## WHAT NEEDS TO BE DONE
Using the entries that follow, write out the line containing "fastigheten kommer åtta", the line containing "G de Gestión", and every line between them, exactly and nothing else.

## AVAILABLE DATA
※

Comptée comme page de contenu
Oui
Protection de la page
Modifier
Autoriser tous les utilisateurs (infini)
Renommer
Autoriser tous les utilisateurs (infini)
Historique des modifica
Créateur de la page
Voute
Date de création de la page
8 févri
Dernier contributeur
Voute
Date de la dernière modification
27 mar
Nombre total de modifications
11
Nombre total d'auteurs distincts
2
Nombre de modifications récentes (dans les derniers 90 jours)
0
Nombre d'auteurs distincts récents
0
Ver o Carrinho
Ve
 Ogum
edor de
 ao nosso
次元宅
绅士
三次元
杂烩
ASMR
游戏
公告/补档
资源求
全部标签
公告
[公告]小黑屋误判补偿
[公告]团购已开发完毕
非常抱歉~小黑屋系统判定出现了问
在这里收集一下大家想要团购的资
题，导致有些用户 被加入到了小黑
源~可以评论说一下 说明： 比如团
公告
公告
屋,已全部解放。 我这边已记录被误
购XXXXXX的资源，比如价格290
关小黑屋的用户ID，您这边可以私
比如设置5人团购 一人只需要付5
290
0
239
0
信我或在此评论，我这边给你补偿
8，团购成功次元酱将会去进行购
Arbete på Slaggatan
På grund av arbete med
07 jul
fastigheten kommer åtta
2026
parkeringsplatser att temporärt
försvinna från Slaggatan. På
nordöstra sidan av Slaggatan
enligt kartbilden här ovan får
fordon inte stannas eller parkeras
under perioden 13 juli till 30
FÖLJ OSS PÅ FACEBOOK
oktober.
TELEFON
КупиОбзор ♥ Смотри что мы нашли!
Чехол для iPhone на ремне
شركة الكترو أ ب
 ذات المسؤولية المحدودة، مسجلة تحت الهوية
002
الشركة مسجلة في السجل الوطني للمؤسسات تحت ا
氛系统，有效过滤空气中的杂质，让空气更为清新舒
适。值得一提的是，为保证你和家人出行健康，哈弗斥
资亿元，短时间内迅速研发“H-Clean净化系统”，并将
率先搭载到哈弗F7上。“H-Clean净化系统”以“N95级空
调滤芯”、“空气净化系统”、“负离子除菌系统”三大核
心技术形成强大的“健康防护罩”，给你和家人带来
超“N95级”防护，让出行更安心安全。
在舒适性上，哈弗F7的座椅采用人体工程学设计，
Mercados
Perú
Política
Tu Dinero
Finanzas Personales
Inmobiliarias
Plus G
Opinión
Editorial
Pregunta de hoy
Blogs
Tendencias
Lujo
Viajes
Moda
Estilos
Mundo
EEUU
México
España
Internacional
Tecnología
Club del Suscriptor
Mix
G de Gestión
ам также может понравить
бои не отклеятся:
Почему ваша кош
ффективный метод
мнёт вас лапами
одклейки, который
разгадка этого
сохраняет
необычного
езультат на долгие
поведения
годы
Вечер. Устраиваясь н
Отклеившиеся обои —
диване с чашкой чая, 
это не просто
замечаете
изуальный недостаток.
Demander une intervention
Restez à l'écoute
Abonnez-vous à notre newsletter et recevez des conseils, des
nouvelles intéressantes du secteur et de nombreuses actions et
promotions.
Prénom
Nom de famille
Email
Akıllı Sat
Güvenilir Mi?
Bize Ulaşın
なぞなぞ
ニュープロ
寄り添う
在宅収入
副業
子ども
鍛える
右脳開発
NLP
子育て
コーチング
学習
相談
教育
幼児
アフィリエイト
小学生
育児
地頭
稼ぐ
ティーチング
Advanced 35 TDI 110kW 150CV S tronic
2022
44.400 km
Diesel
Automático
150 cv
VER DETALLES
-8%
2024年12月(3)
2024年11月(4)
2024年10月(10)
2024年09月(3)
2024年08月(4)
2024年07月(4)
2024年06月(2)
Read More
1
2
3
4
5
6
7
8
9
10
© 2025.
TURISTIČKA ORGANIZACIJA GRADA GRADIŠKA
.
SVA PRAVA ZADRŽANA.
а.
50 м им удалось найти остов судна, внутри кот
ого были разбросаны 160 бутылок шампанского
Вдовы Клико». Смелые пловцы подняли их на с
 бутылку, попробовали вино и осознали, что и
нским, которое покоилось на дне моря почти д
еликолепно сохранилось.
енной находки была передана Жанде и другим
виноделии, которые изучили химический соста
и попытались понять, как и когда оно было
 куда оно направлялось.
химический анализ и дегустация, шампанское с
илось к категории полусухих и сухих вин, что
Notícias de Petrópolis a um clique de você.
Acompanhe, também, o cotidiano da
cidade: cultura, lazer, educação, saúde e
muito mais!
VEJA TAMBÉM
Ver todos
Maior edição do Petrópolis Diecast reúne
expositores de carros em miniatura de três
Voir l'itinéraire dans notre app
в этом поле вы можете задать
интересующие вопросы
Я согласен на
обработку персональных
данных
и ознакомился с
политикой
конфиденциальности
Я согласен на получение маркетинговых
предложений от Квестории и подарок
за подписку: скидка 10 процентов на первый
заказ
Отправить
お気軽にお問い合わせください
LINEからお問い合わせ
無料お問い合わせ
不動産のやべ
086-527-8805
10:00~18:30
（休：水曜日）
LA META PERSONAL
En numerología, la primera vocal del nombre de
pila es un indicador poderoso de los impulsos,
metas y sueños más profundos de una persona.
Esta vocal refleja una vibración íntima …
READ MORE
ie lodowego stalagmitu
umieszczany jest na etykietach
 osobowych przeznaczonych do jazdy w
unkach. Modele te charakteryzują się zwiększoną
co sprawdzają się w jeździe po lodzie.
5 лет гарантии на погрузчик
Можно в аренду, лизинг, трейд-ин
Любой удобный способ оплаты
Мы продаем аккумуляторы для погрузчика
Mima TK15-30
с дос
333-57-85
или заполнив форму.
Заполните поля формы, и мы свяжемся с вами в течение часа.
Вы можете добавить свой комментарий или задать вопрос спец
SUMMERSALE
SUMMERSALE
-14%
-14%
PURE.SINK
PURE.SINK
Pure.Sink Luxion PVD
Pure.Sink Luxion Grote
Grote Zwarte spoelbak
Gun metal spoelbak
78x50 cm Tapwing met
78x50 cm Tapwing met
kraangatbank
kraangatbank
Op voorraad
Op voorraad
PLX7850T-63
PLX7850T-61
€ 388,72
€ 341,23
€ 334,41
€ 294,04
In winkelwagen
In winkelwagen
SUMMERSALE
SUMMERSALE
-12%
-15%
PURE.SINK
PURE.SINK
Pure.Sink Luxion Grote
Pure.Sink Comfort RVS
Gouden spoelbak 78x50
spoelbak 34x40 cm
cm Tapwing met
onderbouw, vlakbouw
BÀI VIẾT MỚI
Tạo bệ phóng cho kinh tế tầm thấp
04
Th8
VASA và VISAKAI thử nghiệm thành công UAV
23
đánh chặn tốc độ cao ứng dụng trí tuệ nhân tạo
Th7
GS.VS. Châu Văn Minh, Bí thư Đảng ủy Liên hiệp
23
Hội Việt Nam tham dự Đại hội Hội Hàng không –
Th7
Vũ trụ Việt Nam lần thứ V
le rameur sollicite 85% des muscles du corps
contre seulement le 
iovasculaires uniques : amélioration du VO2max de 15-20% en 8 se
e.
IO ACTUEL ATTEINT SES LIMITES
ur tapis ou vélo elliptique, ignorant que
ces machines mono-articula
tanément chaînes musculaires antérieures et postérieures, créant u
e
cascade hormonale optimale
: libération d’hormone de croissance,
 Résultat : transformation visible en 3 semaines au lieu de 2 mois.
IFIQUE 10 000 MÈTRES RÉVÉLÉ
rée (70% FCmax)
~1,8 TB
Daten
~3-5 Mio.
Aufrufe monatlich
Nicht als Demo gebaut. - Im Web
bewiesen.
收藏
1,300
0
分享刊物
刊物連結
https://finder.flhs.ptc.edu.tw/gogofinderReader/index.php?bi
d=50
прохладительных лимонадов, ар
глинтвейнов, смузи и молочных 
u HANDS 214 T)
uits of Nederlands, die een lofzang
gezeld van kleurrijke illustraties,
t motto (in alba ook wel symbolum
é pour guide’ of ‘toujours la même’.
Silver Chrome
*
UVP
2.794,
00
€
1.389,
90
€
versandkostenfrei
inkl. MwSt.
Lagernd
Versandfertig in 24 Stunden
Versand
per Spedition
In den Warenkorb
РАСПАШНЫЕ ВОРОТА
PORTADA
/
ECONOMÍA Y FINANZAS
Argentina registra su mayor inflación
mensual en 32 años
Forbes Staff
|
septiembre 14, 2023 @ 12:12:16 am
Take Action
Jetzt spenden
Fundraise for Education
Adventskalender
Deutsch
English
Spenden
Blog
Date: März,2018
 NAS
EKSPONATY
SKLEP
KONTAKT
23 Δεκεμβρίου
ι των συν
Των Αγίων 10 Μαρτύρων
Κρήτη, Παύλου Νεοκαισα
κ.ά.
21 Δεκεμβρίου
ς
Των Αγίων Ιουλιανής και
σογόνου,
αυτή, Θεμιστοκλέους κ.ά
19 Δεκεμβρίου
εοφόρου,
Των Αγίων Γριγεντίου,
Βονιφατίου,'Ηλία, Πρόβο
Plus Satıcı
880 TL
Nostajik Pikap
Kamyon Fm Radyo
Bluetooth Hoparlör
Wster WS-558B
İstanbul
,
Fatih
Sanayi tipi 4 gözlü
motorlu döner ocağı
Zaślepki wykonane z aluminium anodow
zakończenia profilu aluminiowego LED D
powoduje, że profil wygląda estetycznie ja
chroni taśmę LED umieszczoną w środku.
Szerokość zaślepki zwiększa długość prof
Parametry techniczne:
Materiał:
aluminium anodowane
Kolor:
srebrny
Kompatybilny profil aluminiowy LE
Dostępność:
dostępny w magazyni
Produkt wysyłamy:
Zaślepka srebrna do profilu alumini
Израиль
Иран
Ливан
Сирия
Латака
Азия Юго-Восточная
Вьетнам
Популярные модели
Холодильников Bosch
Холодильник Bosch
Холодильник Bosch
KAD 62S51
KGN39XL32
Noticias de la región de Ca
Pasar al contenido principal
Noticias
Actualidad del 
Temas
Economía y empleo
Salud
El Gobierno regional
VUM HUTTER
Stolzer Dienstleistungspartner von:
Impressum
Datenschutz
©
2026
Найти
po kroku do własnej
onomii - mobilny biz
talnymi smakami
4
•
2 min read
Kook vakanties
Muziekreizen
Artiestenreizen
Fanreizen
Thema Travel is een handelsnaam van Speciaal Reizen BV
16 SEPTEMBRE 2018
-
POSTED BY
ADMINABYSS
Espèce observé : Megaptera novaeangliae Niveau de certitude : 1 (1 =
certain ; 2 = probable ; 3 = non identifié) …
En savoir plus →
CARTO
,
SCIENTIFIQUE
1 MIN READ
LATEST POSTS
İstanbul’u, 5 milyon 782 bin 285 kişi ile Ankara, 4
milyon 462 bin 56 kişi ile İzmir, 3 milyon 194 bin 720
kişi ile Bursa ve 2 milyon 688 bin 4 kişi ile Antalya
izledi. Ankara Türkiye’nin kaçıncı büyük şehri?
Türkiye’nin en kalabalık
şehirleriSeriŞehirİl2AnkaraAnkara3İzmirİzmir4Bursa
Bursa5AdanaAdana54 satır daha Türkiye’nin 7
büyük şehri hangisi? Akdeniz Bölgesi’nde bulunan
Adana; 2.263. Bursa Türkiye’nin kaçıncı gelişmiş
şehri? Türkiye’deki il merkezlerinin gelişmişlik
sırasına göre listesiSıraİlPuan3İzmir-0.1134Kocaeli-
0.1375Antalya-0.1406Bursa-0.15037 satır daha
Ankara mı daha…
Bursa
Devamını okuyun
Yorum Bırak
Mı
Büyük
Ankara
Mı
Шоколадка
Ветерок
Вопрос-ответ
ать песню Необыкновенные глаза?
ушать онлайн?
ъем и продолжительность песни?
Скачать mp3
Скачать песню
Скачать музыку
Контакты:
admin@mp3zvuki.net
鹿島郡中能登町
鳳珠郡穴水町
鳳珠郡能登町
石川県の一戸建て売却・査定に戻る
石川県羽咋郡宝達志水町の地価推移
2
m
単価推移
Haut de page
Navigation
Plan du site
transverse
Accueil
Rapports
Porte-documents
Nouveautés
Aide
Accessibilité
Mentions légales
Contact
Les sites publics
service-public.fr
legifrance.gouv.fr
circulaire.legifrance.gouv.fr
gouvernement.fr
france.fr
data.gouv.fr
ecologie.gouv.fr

※

## EXERCISE ANSWER
fastigheten kommer åtta
2026
parkeringsplatser att temporärt
försvinna från Slaggatan. På
nordöstra sidan av Slaggatan
enligt kartbilden här ovan får
fordon inte stannas eller parkeras
under perioden 13 juli till 30
FÖLJ OSS PÅ FACEBOOK
oktober.
TELEFON
КупиОбзор ♥ Смотри что мы нашли!
Чехол для iPhone на ремне
شركة الكترو أ ب
 ذات المسؤولية المحدودة، مسجلة تحت الهوية
002
الشركة مسجلة في السجل الوطني للمؤسسات تحت ا
氛系统，有效过滤空气中的杂质，让空气更为清新舒
适。值得一提的是，为保证你和家人出行健康，哈弗斥
资亿元，短时间内迅速研发“H-Clean净化系统”，并将
率先搭载到哈弗F7上。“H-Clean净化系统”以“N95级空
调滤芯”、“空气净化系统”、“负离子除菌系统”三大核
心技术形成强大的“健康防护罩”，给你和家人带来
超“N95级”防护，让出行更安心安全。
在舒适性上，哈弗F7的座椅采用人体工程学设计，
Mercados
Perú
Política
Tu Dinero
Finanzas Personales
Inmobiliarias
Plus G
Opinión
Editorial
Pregunta de hoy
Blogs
Tendencias
Lujo
Viajes
Moda
Estilos
Mundo
EEUU
México
España
Internacional
Tecnología
Club del Suscriptor
Mix
G de Gestión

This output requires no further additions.